Converting formats of unequal ratios is done by either cropping the original image adding horizontal black bars (letterboxing) or vertical black bars (pillarboxing) to retain the original format's aspect ratio.
4:3 standard
The 4:3 ratio for standard television has been in use since the beginning of television and many computer monitors use the same aspect ratio. 4:3 is the aspect ratio defined by the Academy of Motion Picture Arts and Sciences as a standard after the advent of optical sound-on-film.
16:9 standard
16:9 is the international standard format for HDTV and many digital video cameras have the capability to record in 16:9. Anamorphic DVD transfers store the information vertically stretched in a 4:3 aspect ratio. If the TV can handle an anamorphic image, it will horizontally decompress the signal to 16:9. If not, the DVD player can reduce scan lines and add letterboxing before sending the image to the TV. Wider ratios such as 1.85:1 and 2.40:1 are accommodated within the 16:9 DVD frame by additional black bars within the image itself.
Interlacing
Interlace is a technique of improving the picture quality of a video signal without consuming any extra bandwidth. It was invented by RCA engineer Randall C. Ballard in 1932. It was commonly used in television until the 1970s, when the needs of computer monitors resulted in the reintroduction of progressive scan. Interlace is still used for most standard definition TVs, and the 1080i HDTV broadcast standard, but not for LCD, micromirror (DLP), or plasma displays.
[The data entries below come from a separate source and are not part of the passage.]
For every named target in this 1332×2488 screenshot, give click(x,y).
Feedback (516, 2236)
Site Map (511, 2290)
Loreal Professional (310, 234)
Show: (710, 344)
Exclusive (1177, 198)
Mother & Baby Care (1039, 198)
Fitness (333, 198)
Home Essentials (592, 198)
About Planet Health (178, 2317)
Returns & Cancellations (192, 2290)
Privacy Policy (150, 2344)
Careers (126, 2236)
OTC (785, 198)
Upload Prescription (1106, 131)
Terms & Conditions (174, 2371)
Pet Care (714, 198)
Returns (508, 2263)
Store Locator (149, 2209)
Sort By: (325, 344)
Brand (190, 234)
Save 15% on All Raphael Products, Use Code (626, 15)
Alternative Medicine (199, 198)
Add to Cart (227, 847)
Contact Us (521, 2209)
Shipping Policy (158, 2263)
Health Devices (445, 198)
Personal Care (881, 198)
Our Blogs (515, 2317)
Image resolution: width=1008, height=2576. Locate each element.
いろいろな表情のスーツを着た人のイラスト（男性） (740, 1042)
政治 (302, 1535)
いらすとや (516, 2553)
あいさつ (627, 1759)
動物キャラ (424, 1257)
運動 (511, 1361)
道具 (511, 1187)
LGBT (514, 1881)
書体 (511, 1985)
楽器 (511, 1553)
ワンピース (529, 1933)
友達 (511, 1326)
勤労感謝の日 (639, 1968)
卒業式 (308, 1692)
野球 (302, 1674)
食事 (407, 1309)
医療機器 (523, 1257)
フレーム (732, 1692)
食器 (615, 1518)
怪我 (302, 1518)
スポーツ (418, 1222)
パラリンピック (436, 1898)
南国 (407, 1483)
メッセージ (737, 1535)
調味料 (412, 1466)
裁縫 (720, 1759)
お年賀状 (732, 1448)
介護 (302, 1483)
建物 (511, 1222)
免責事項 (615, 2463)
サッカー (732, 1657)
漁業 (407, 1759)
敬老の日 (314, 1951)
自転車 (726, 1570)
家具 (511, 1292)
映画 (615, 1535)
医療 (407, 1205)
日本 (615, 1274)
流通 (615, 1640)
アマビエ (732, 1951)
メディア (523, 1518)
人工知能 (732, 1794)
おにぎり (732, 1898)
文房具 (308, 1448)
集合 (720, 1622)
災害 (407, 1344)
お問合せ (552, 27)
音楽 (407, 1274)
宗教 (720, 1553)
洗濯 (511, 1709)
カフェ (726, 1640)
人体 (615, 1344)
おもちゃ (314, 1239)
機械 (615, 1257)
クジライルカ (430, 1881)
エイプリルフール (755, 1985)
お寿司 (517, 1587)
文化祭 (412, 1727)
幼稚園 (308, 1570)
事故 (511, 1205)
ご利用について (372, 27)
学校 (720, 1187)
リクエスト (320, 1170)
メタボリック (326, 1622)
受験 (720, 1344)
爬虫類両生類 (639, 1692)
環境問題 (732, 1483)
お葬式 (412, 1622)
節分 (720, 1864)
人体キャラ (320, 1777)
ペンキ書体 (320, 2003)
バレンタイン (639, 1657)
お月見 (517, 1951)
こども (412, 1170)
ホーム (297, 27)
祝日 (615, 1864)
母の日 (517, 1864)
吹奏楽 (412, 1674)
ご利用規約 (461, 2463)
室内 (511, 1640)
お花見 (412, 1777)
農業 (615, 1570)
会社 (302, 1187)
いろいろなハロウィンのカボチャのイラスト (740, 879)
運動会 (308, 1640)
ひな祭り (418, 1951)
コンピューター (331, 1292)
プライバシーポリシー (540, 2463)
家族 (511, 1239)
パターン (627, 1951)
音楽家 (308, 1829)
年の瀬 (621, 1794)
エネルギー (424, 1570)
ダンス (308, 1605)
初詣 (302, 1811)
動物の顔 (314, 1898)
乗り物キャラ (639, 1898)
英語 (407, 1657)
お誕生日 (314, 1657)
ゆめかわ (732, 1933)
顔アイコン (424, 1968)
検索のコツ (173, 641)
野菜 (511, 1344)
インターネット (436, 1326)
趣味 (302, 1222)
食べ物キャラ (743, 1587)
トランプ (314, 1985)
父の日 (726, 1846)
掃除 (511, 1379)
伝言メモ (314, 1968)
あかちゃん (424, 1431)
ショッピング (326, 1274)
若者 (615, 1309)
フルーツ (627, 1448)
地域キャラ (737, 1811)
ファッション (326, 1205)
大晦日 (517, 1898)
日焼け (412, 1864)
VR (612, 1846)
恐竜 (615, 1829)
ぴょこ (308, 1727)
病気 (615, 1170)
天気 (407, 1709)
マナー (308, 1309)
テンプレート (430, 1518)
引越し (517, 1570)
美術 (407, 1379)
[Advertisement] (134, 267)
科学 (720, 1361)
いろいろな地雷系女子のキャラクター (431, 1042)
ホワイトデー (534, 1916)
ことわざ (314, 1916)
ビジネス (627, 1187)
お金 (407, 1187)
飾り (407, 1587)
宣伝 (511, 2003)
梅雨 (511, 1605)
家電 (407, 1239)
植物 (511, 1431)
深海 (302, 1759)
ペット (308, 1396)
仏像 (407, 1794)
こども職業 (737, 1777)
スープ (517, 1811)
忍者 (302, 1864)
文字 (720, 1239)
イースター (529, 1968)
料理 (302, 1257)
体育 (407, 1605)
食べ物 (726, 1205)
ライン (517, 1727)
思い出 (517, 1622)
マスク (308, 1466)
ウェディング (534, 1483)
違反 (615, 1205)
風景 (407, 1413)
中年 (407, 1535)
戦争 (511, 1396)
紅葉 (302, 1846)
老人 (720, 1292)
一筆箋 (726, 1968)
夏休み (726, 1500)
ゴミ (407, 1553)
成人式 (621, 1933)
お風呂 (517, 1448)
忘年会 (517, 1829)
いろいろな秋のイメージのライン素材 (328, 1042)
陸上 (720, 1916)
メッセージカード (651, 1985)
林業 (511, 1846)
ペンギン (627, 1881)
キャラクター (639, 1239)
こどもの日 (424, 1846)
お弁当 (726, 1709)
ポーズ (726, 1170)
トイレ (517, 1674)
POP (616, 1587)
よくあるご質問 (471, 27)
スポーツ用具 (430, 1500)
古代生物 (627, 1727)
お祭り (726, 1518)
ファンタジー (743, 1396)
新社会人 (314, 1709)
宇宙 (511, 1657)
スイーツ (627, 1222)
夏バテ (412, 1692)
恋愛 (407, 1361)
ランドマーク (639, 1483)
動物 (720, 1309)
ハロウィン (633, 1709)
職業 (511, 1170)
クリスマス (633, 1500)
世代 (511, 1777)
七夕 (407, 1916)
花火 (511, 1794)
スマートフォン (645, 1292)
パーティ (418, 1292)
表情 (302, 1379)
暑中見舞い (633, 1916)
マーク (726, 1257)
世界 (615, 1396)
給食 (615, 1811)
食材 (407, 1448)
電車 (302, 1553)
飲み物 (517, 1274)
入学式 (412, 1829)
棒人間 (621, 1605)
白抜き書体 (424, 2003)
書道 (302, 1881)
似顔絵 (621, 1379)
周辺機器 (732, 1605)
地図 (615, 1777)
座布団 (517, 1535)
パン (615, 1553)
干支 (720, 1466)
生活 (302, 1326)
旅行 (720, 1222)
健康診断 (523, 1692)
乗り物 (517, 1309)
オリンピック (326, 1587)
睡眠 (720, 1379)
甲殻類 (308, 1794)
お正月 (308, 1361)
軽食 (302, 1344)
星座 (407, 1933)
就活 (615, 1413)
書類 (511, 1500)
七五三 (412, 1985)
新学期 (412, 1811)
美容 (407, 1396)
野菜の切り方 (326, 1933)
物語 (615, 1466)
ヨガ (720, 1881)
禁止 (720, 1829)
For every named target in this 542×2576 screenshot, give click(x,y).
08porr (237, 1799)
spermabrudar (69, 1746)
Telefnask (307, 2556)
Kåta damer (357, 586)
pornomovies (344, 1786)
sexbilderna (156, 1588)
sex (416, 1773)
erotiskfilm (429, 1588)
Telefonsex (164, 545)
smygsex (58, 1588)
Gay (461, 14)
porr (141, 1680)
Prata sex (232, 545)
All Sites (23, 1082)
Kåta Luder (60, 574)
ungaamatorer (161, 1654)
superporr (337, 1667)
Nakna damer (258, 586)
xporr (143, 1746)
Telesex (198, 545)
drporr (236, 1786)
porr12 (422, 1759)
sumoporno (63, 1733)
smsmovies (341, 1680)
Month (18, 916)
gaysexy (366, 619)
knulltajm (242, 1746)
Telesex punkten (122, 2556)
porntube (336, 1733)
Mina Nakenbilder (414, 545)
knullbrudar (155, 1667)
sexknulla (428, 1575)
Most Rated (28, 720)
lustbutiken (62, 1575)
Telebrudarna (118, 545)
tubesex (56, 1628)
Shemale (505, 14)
With progressive scan, an image is captured, transmitted and displayed in a similar way to text on a page - line by line, from top to bottom. An interlaced scan does this too but only for every alternate line. It starts from the top left corner to the bottom right corner and then is repeated again, only this time starting at the second row. This fills in the gaps left behind from the first scan.
Such scan of every second line is called interlacing. A field is an image that contains only half of the lines you would need to make a complete picture. This allows the two scanned fields to be perceived as a continuous image which allows the viewing of full horizontal detail with half the bandwidth used by a full progressive scan.
NTSC
NTSC stands for National Television Standards Committee. It is a standard for scanning television signals that is primarily used in the United States' although it has been adopted by numerous other countries. Frames are displayed at 30 frames per second.
PAL
PAL stands for Phase Alternative Line System and it is the European TV standard for scanning television signals. Frames are displayed at 25 frames per second. PAL is used in most European countries and is gaining popularity worldwide.